He exited the building and ducked for cover in the alley just as the explosion erupted. Something slammed into the brick wall next to him, missing Bond by inches. When he glanced up, he saw it was the very same door that he had kicked in.

Bond removed his hands from his ears and stood up. The warehouse itself was still intact; its solid walls still stood. Yet the explosion blew out all of the windows and had set the interior ablaze, wiping out whatever evidence there might have existed inside. There was no way to track where Marko might have gone.

'Except for this,' Bond thought, as he patted the Blackberry in his pocket. He quickly left the alley and got back to his Range Rover. There, he examined the high-end cell phone. Although it did belong to Marko, unfortunately, he was smart enough not to leave any discriminating information on it.
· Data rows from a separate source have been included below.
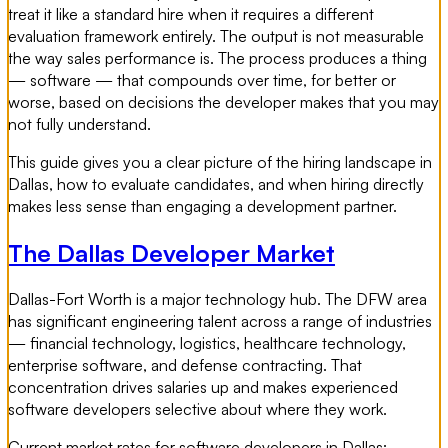
treat it like a standard hire when it requires a different
evaluation framework entirely. The output is not measurable
the way sales performance is. The process produces a thing
— software — that compounds over time, for better or
worse, based on decisions the developer makes that you may
not fully understand.
This guide gives you a clear picture of the hiring landscape in
Dallas, how to evaluate candidates, and when hiring directly
makes less sense than engaging a development partner.
The Dallas Developer Market
Dallas-Fort Worth is a major technology hub. The DFW area
has significant engineering talent across a range of industries
— financial technology, logistics, healthcare technology,
enterprise software, and defense contracting. That
concentration drives salaries up and makes experienced
software developers selective about where they work.
Current market rates for software developers in Dallas: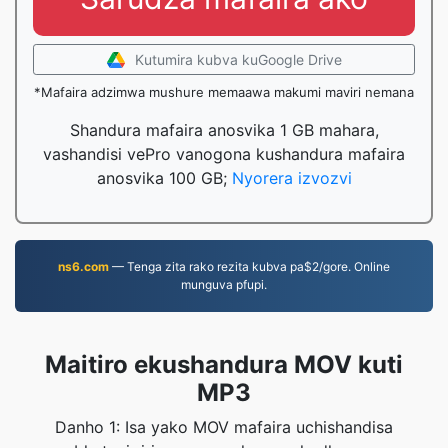
Kutumira kubva kuGoogle Drive
*Mafaira adzimwa mushure memaawa makumi maviri nemana
Shandura mafaira anosvika 1 GB mahara,
vashandisi vePro vanogona kushandura mafaira
anosvika 100 GB;
Nyorera izvozvi
ns6.com
— Tenga zita rako rezita kubva pa$2/gore. Online
munguva pfupi.
Maitiro ekushandura MOV kuti
MP3
Danho 1: Isa yako MOV mafaira uchishandisa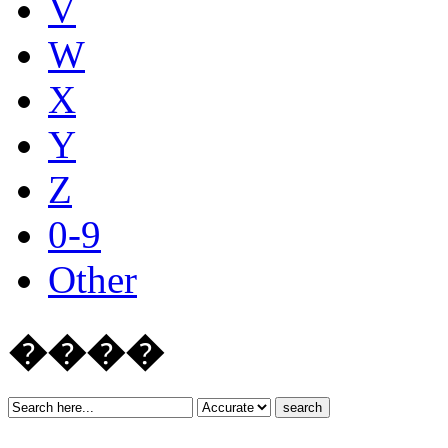
V
W
X
Y
Z
0-9
Other
����
search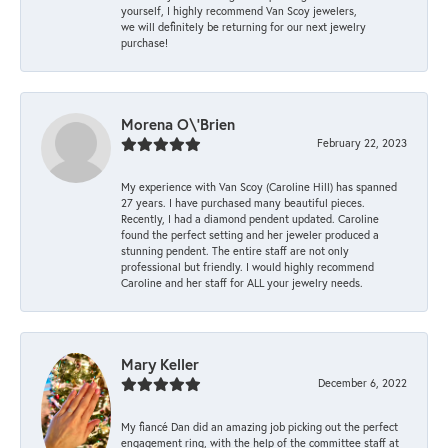
yourself, I highly recommend Van Scoy jewelers,
we will definitely be returning for our next jewelry
purchase!
Morena O\'Brien
February 22, 2023
My experience with Van Scoy (Caroline Hill) has spanned
27 years. I have purchased many beautiful pieces.
Recently, I had a diamond pendent updated. Caroline
found the perfect setting and her jeweler produced a
stunning pendent. The entire staff are not only
professional but friendly. I would highly recommend
Caroline and her staff for ALL your jewelry needs.
Mary Keller
December 6, 2022
My fiancé Dan did an amazing job picking out the perfect
engagement ring, with the help of the committee staff at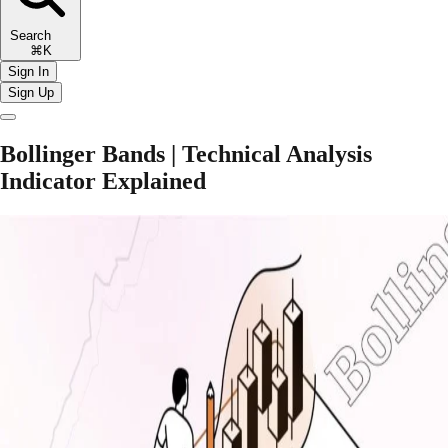
Search
⌘K
Sign In
Sign Up
Bollinger Bands | Technical Analysis
Indicator Explained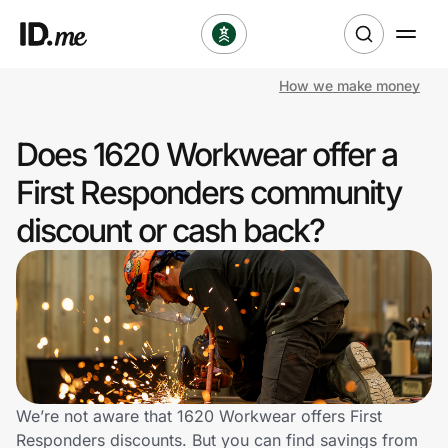
How we make money
Shop
Does 1620 Workwear offer a
Clothing & Accessories
First Responders community
Health & Beauty
discount or cash back?
Sports & Outdoors
Travel & Entertainment
Lifestyle
Technology & Office
We’re not aware that 1620 Workwear offers First
Responders discounts. But you can find savings from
But there was something. An email from an airline, confirming a ticket to New York City that had been bought yesterday. Bond was very unsettled at the revelation that one of the world's most cold-blooded bomb makers was headed for New York City.
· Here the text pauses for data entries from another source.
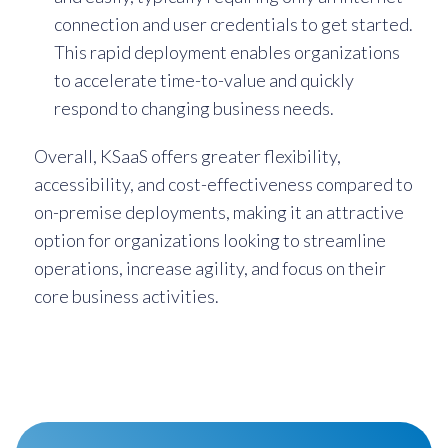
connection and user credentials to get started.
This rapid deployment enables organizations
to accelerate time-to-value and quickly
respond to changing business needs.
Overall, KSaaS offers greater flexibility,
accessibility, and cost-effectiveness compared to
on-premise deployments, making it an attractive
option for organizations looking to streamline
operations, increase agility, and focus on their
core business activities.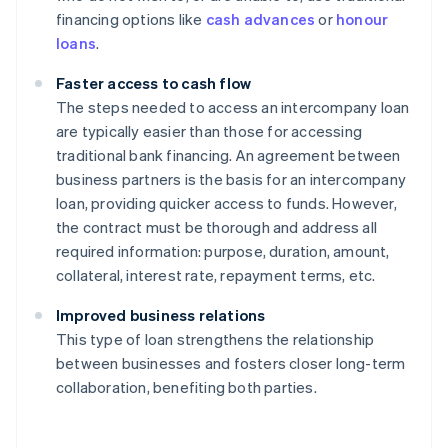
financing options like
cash advances
or
honour
loans
.
Faster access to cash flow
The steps needed to access an intercompany loan
are typically easier than those for accessing
traditional bank financing. An agreement between
business partners is the basis for an intercompany
loan, providing quicker access to funds. However,
the contract must be thorough and address all
required information: purpose, duration, amount,
collateral, interest rate, repayment terms, etc.
Improved business relations
This type of loan strengthens the relationship
between businesses and fosters closer long-term
collaboration, benefiting both parties.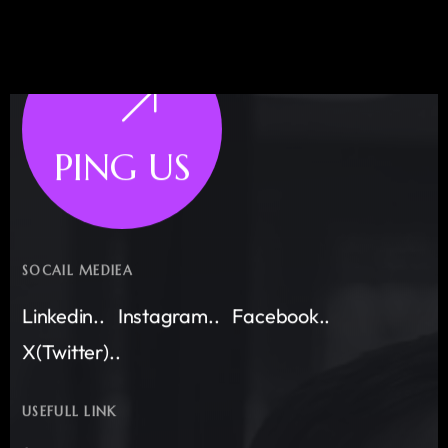
PING US
SOCAIL MEDIEA
Linkedin..
Instagram..
Facebook..
X(Twitter)..
USEFULL LINK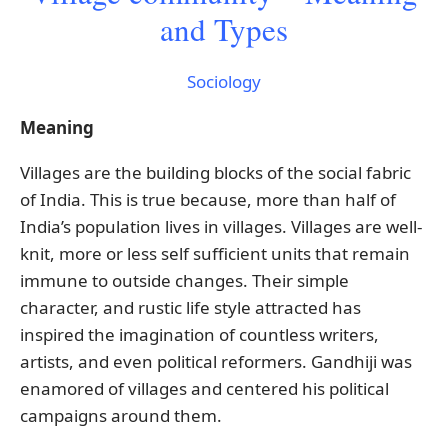
and Types
Sociology
Meaning
Villages are the building blocks of the social fabric
of India. This is true because, more than half of
India’s population lives in villages. Villages are well-
knit, more or less self sufficient units that remain
immune to outside changes. Their simple
character, and rustic life style attracted has
inspired the imagination of countless writers,
artists, and even political reformers. Gandhiji was
enamored of villages and centered his political
campaigns around them.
'Not good,' he thought grimly. 'Not bloody good at all.'


"Look at this," Fin said, gesturing at the TV in the squad room. It was tuned to the news, and showed images of the aftermath of an explosion. "Looks like another terrorist bombing overseas."

"Where is it? Cannes?" Olivia said, as she paused in stirring her tea. "Isn't that were they have the film festival?"
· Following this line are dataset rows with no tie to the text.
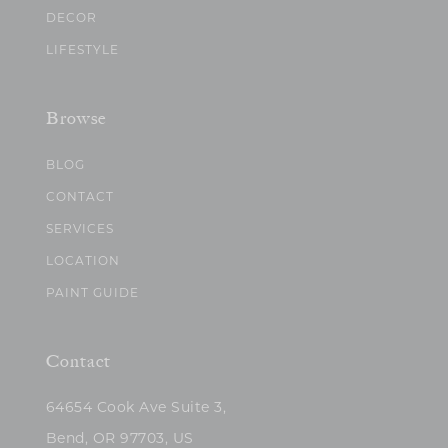
DECOR
LIFESTYLE
Browse
BLOG
CONTACT
SERVICES
LOCATION
PAINT GUIDE
Contact
64654 Cook Ave Suite 3,
Bend, OR 97703, US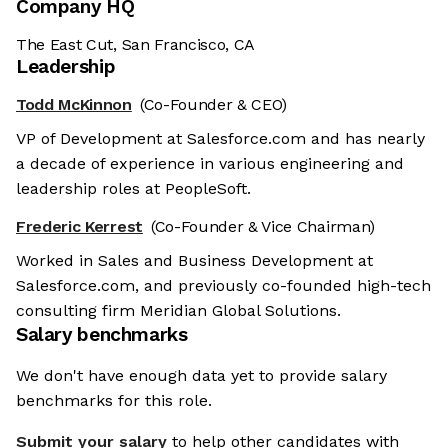
Company HQ
The East Cut, San Francisco, CA
Leadership
Todd McKinnon
(Co-Founder & CEO)
VP of Development at Salesforce.com and has nearly
a decade of experience in various engineering and
leadership roles at PeopleSoft.
Frederic Kerrest
(Co-Founder & Vice Chairman)
Worked in Sales and Business Development at
Salesforce.com, and previously co-founded high-tech
consulting firm Meridian Global Solutions.
Salary benchmarks
We don't have enough data yet to provide salary
benchmarks for this role.
Submit your salary
to help other candidates with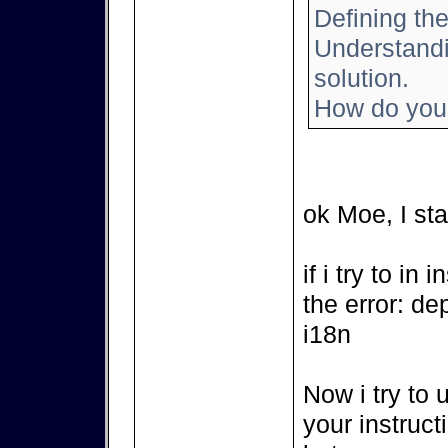
Defining the
Understandin
solution.
How do you 
ok Moe, I sta
if i try to in
the error: de
i18n
Now i try to 
your instruct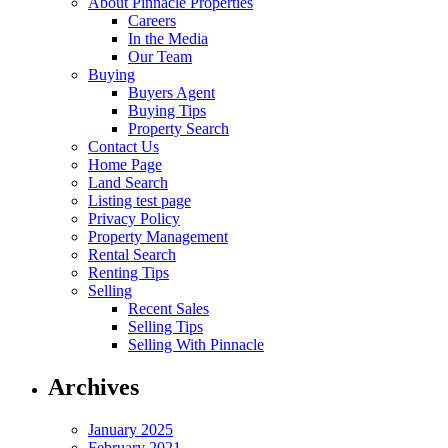
About Pinnacle Properties
Careers
In the Media
Our Team
Buying
Buyers Agent
Buying Tips
Property Search
Contact Us
Home Page
Land Search
Listing test page
Privacy Policy
Property Management
Rental Search
Renting Tips
Selling
Recent Sales
Selling Tips
Selling With Pinnacle
Archives
January 2025
February 2021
"Who set off the bomb, an angry film critic?" Elliot jokingly asked.

"They're saying it was an accident," Munch said with a scoff. "Yeah, right. A likely story."

"You don't think it was an accident, John?" Olivia asked.

Fin frantically waved at her. "No, Liv, don't encourage him!"

Munch angrily pointed at the TV. "They're saying here that the explosion took place in an abandoned warehouse. But who the hell knows what was in there? Or who?"

"Here it comes," Fin muttered with a weary sigh. "Thanks a lot, Liv!"

Olivia just gave him a helpless shrug. "I forgot, ok? Sorry!"

"We may have just witnessed an assassination by the CIA right here," Munch said, now warming up to his favorite topic. "And even though it's being reported live, on TV, it's still managed to be swept under the rug. Your tax dollars at work, folks!"

"I still say it was an angry film critic," Elliot retorted, with a deadpan look.

"I don't know which one of them is worse," Fin said to Olivia. "Munch may ramble, but at least he's earnest."

"Just think about the crap that Hollywood comes out with on a regular basis," Elliot said, determined to run this joke right into the ground. "That would be enough to drive any film critic nuts. Take what's her name, Rachel Ray. If she watches enough of these crappy films, she'd go off the deep end, too!"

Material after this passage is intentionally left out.